Lozenges and Pastilles

             Lozenges and pastilles are solid, single-dose preparations intended to be sucked to obtain, usually, a local effect in the oral cavity and the throat. They contain one or more active substances, usually in a flavoured and sweetened base, and are intended to dissolve or disintegrate slowly in the mouth when sucked. Lozenges are hard preparations prepared by moulding. Pastilles are soft, flexible preparations prepared by moulding of mixtures containing natural or synthetic polymers or gums and sweeteners.

Compressed Lozenges

             Compressed lozenges are solid, single-dose preparations intended to be sucked to obtain a local or systemic effect. They are prepared by compression and are often rhomboid in shape. Compressed lozenges conform with the general definition of tablets.

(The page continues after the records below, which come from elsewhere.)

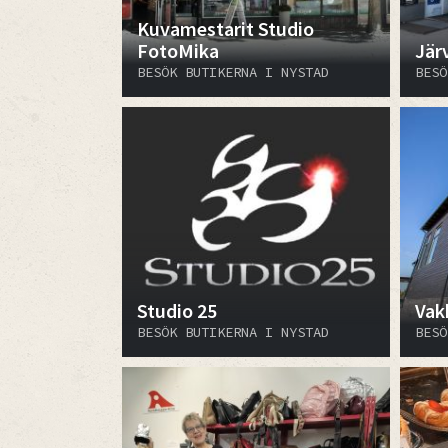
Kuvamestarit Studio
FotoMika
Järv
BESÖK BUTIKERNA I NYSTAD
BESÖ
Studio 25
Vak
BESÖK BUTIKERNA I NYSTAD
BESÖ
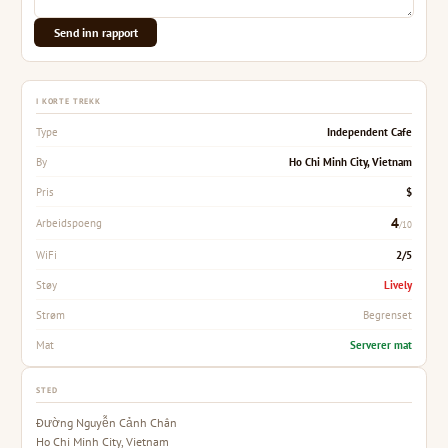
Send inn rapport
I KORTE TREKK
Independent Cafe
Type
Ho Chi Minh City, Vietnam
By
$
Pris
4
Arbeidspoeng
/10
2/5
WiFi
Lively
Støy
Begrenset
Strøm
Serverer mat
Mat
STED
Đường Nguyễn Cảnh Chân
Ho Chi Minh City, Vietnam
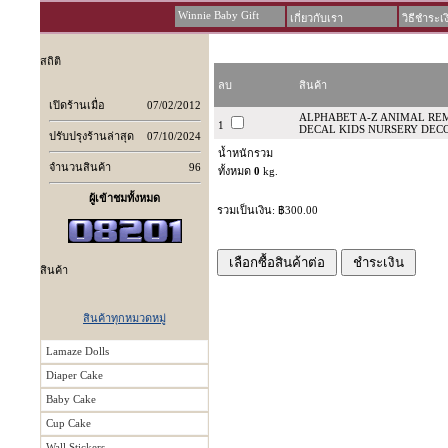
Winnie Baby Gift
เกี่ยวกับเรา
วิธีชำระเง
สถิติ
ลบ
สินค้า
เปิดร้านเมื่อ
07/02/2012
ALPHABET A-Z ANIMAL RE
1
DECAL KIDS NURSERY DEC
ปรับปรุงร้านล่าสุด
07/10/2024
น้ำหนักรวม
จำนวนสินค้า
96
ทั้งหมด
0
kg.
ผู้เข้าชมทั้งหมด
รวมเป็นเงิน: ฿300.00
สินค้า
สินค้าทุกหมวดหมู่
Lamaze Dolls
Diaper Cake
Baby Cake
Cup Cake
Wall Stickers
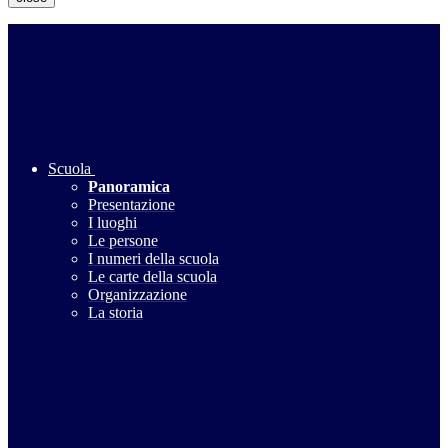
Scuola
Panoramica
Presentazione
I luoghi
Le persone
I numeri della scuola
Le carte della scuola
Organizzazione
La storia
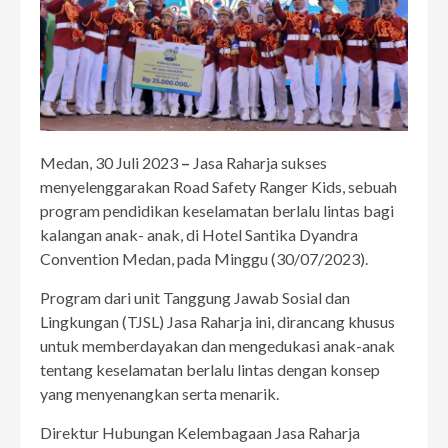
Medan, 30 Juli 2023
–
Jasa Raharja sukses
menyelenggarakan Road Safety Ranger Kids, sebuah
program pendidikan keselamatan berlalu lintas bagi
kalangan anak- anak, di Hotel Santika Dyandra
Convention Medan, pada Minggu (30/07/2023).
Program dari unit Tanggung Jawab Sosial dan
Lingkungan (TJSL) Jasa Raharja ini, dirancang khusus
untuk memberdayakan dan mengedukasi anak-anak
tentang keselamatan berlalu lintas dengan konsep
yang menyenangkan serta menarik.
Direktur Hubungan Kelembagaan Jasa Raharja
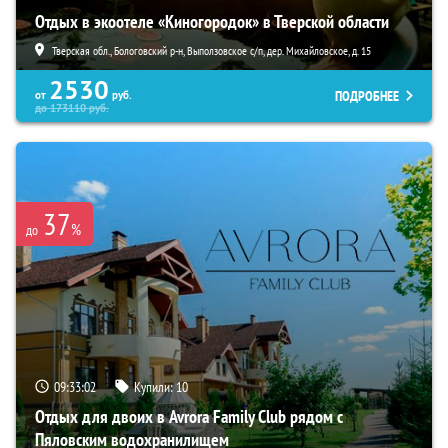
Отдых в экоотеле «Киногородок» в Тверской области
Тверская обл., Бологовский р-н, Выползовское с/п, дер. Михайловское, д. 15
2530
ПОДРОБНЕЕ
от
руб.
до
173110
руб.
37
%
до
09:33:00
Купили:
10
Отдых для двоих в Avrora Family Club рядом с
Пяловским водохранилищем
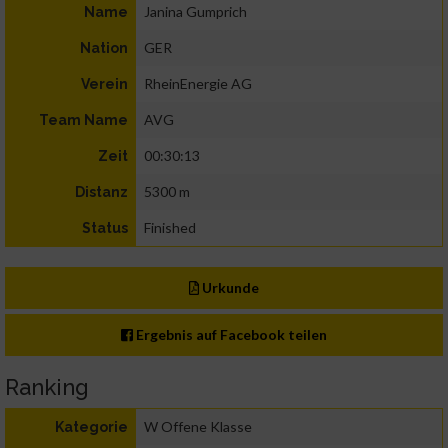
Janina Gumprich
Name
GER
Nation
RheinEnergie AG
Verein
AVG
Team Name
00:30:13
Zeit
5300 m
Distanz
Finished
Status
Urkunde
Ergebnis auf Facebook teilen
Ranking
W Offene Klasse
Kategorie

             Production In the manufacture of compressed lozenges, measures are taken to ensure that they possess suitable mechanical strength to resist handling without crumbling or breaking. This may be demonstrated by examining the “Friability of Uncoated Tablet” (Appendix 4.30) and the “Resistance to Crushing of Tablets” (Appendix 4.31).

             Dissolution For compressed lozenges intended for a systemic effect, a suitable test is carried out to demonstrate the appropriate release of the active substance(s).

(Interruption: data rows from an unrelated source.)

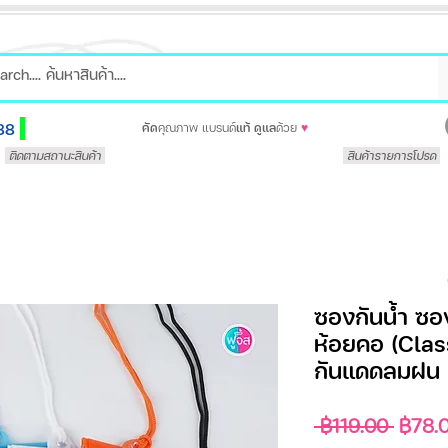
88
คัด
คุณภาพ แบรนด์
แท้
ดูแล
ด้วย
♥
ติดตามสถานะสินค้า
สินค้ารายการโปรด
ซองกันน้ำ ซอ
ห้อยคอ (Classi
กันแดดลมฝน
ราคา
 ฿119.00 
฿78.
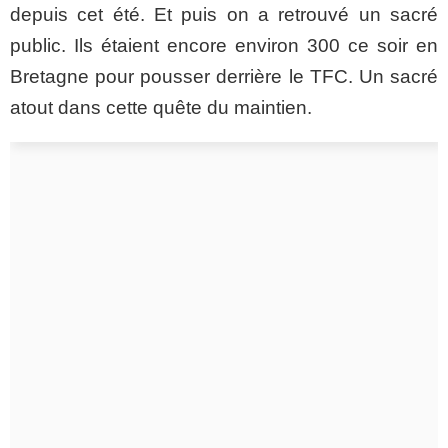
depuis cet été. Et puis on a retrouvé un sacré
public. Ils étaient encore environ 300 ce soir en
Bretagne pour pousser derrière le TFC. Un sacré
atout dans cette quête du maintien.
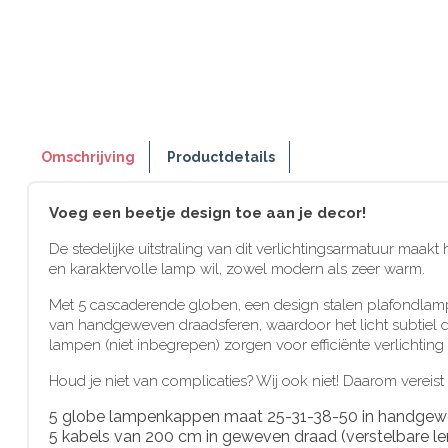
Omschrijving
Productdetails
Voeg een beetje design toe aan je decor!
De stedelijke uitstraling van dit verlichtingsarmatuur maa
en karaktervolle lamp wil, zowel modern als zeer warm.
Met 5 cascaderende globen, een design stalen plafondlamp 
van handgeweven draadsferen, waardoor het licht subtiel do
lampen (niet inbegrepen) zorgen voor efficiënte verlichting
Houd je niet van complicaties? Wij ook niet! Daarom vereist 
5 globe lampenkappen maat 25-31-38-50 in handgewev
5 kabels van 200 cm in geweven draad (verstelbare le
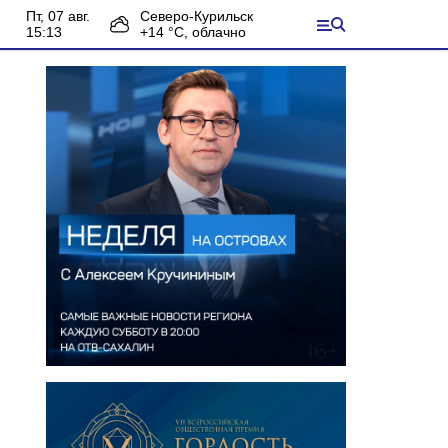
пт, 07 авг.
Северо-Курильск
15:13
+
14
°С,
облачно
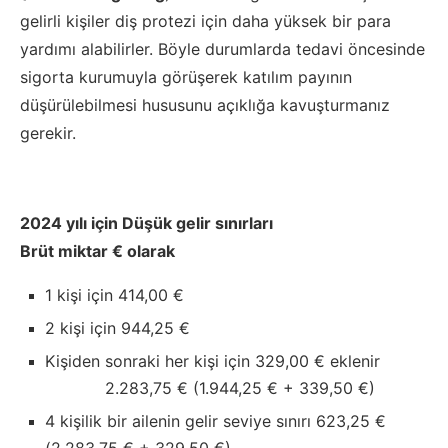
gelirli kişiler diş protezi için daha yüksek bir para
yardımı alabilirler. Böyle durumlarda tedavi öncesinde
sigorta kurumuyla görüşerek katılım payının
düşürülebilmesi hususunu açıklığa kavuşturmanız
gerekir.
2024 yılı için Düşük gelir sınırları
Brüt miktar € olarak
1 kişi için 414,00 €
2 kişi için 944,25 €
Kişiden sonraki her kişi için 329,00 € eklenir
2.283,75 € (1.944,25 € + 339,50 €)
4 kişilik bir ailenin gelir seviye sınırı 623,25 €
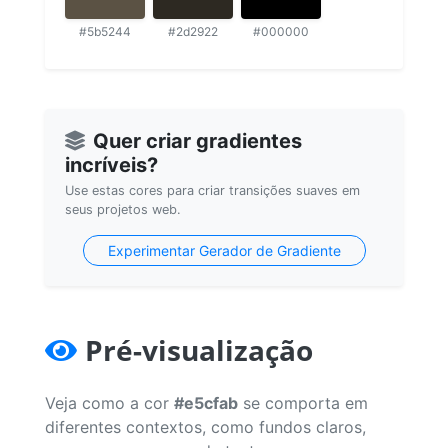
#5b5244
#2d2922
#000000
Quer criar gradientes
incríveis?
Use estas cores para criar transições suaves em
seus projetos web.
Experimentar Gerador de Gradiente
Pré-visualização
Veja como a cor
#e5cfab
se comporta em
diferentes contextos, como fundos claros,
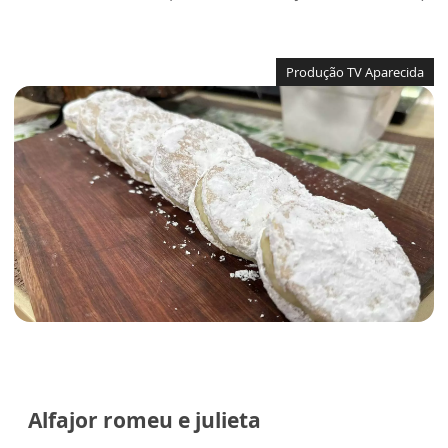
Produção TV Aparecida
Alfajor romeu e julieta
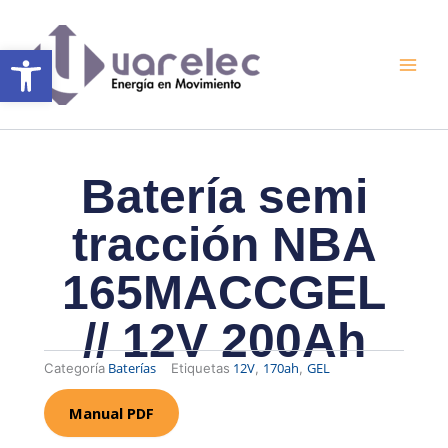
Ir
al
Abrir barra de herramientas
contenido
Batería semi
tracción NBA
165MACCGEL
// 12V 200Ah
Baterías
12V
170ah
GEL
Categoría
Etiquetas
,
,
Manual PDF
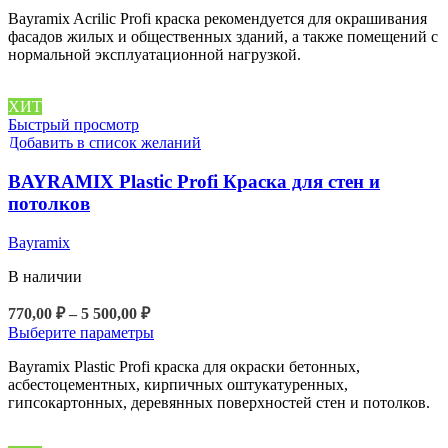
780,00 ₽
товар
Bayramix Acrilic Profi краска рекомендуется для окрашивания
–
имеет
фасадов жилых и общественных зданий, а также помещений с
5
несколько
нормальной эксплуатационной нагрузкой.
вариаций.
900,00 ₽
Опции
можно
ХИТ
выбрать
Быстрый просмотр
на
Добавить в список желаний
странице
товара.
BAYRAMIX Plastic Profi Краска для стен и
потолков
Bayramix
В наличии
Диапазон
770,00
₽
–
5 500,00
₽
цен:
Этот
Выберите параметры
770,00 ₽
товар
Bayramix Plastic Profi краска для окраски бетонных,
–
имеет
асбестоцементных, кирпичных оштукатуренных,
5
несколько
гипсокартонных, деревянных поверхностей стен и потолков.
вариаций.
500,00 ₽
Опции
можно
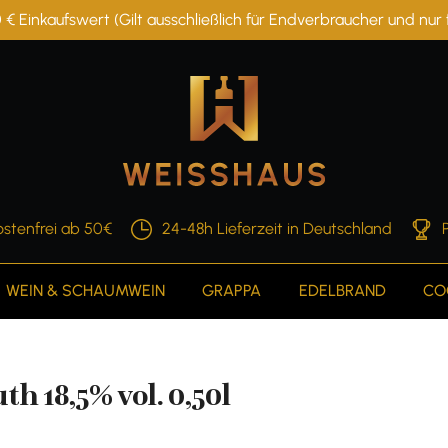
 € Einkaufswert (Gilt ausschließlich für Endverbraucher und nu
stenfrei ab 50€
24-48h Lieferzeit in Deutschland
WEIN & SCHAUMWEIN
GRAPPA
EDELBRAND
CO
 18,5% vol. 0,50l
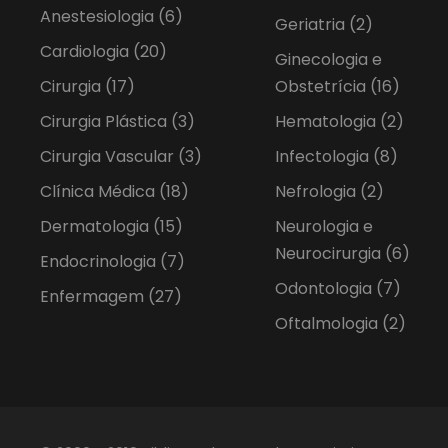
Anestesiologia
(6)
Geriatria
(2)
Cardiologia
(20)
Ginecologia e
Cirurgia
(17)
Obstetrícia
(16)
Cirurgia Plástica
(3)
Hematologia
(2)
Cirurgia Vascular
(3)
Infectologia
(8)
Clínica Médica
(18)
Nefrologia
(2)
Dermatologia
(15)
Neurologia e
Neurocirurgia
(6)
Endocrinologia
(7)
Odontologia
(7)
Enfermagem
(27)
Oftalmologia
(2)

Sublingual Tablets and Buccal Tablets

             Sublingual tablets and buccal tablets are solid, single-dose preparations to be applied under the tongue or to the buccal cavity, respectively, to obtain a systemic effect. They are prepared by compression of mixtures of powders or granulations into tablets with a shape suited for the intended use. Sublingual tablets and buccal tablets conform to the general definition of tablets.

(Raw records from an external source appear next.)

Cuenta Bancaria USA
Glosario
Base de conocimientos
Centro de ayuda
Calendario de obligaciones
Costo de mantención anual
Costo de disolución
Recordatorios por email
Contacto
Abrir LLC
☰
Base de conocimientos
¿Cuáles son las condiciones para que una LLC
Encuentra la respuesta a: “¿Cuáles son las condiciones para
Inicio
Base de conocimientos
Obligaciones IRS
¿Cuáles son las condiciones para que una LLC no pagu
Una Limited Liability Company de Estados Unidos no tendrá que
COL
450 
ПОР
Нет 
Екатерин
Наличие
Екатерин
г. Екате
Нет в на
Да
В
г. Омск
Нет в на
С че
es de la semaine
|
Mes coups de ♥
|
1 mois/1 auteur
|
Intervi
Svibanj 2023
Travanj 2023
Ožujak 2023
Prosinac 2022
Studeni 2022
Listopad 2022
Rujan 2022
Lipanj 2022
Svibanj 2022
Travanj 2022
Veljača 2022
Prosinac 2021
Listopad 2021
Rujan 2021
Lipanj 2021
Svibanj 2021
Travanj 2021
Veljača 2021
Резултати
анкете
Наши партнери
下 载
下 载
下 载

             Production In the manufacture of sublingual tablets and buccal tablets, measures are taken to ensure that they possess suitable mechanical strength to resist handling without crumbling or breaking. This may be demonstrated by examining the “Friability of Uncoated Tablet” (Appendix 4.30) and the “Resistance to Crushing of Tablets” (Appendix 4.31).

             Dissolution Unless otherwise justified and authorized, a suitable test is carried out to demonstrate the appropriate release of the active substance(s).

Oromucosal Capsules

             Oromucosal capsules are soft capsules to be chewed or sucked.

Mucoadhesive Preparations

             Mucoadhesive preparations contain one or more active substances intended for systemic absorption through the buccal mucosa over a prolonged period of time. They may be supplied as mucoadhesive buccal tablets or as other mucoadhesive solid or semi-solid preparations.

             Mucoadhesive buccal tablets are prepared by compression of mono- or multi-layered tablets. They usually contain hydrophilic polymers, which on wetting with the saliva produce a flexible hydrogel that adheres to the buccal mucosa.

             Production In the manufacture of mucoadhesive buccal tablets, measures are taken to ensure that they possess suitable mechanical strength to resist handling without crumbling or breaking. This may be demonstrated by examining the “Friability of Uncoated Tablet” (Appendix 4.30) and the “Resistance to Crushing of Tablets” (Appendix 4.31).

             Dissolution Unless otherwise justified and authorized, a suitable test is carried out to demonstrate the appropriate release of the active substance(s).

PARENTERAL PREPARATIONS

             Parenteral preparations are sterile preparations intended for administration by injection, infusion or implantation into the body. There are five main forms of these preparations defined as follows: (1) medicaments or solutions or emulsions thereof suitable for injection, bearing titles of the form, ____ Injection; (2) dry solids or liquid concentrates containing active ingredient(s) with or without buffer(s), diluent(s) or other added substances, and which, upon the addition of suitable solvents, yield solutions conforming in all respects to the requirements for Injections, and which are distinguished by titles of the form, ____ for Injection; (3) solids which are suspended in a suitable fluid medium and which are not to be injected intravenously or into the spinal canal, distinguished by titles of the form, Sterile ____ Suspension; (4) dry solids which, upon the addition of suitable vehicles, yield preparations conforming in all respects to the requirements for sterile suspensions; and which are distinguished by titles of the form, Sterile ____ for Suspension; and (5) sterile solid preparations, of which size and shape are suitable for implantation into body tissues, distinguished by titles of the form, ____ Implant. The term “Injections” may be used for preparations (1) to (4).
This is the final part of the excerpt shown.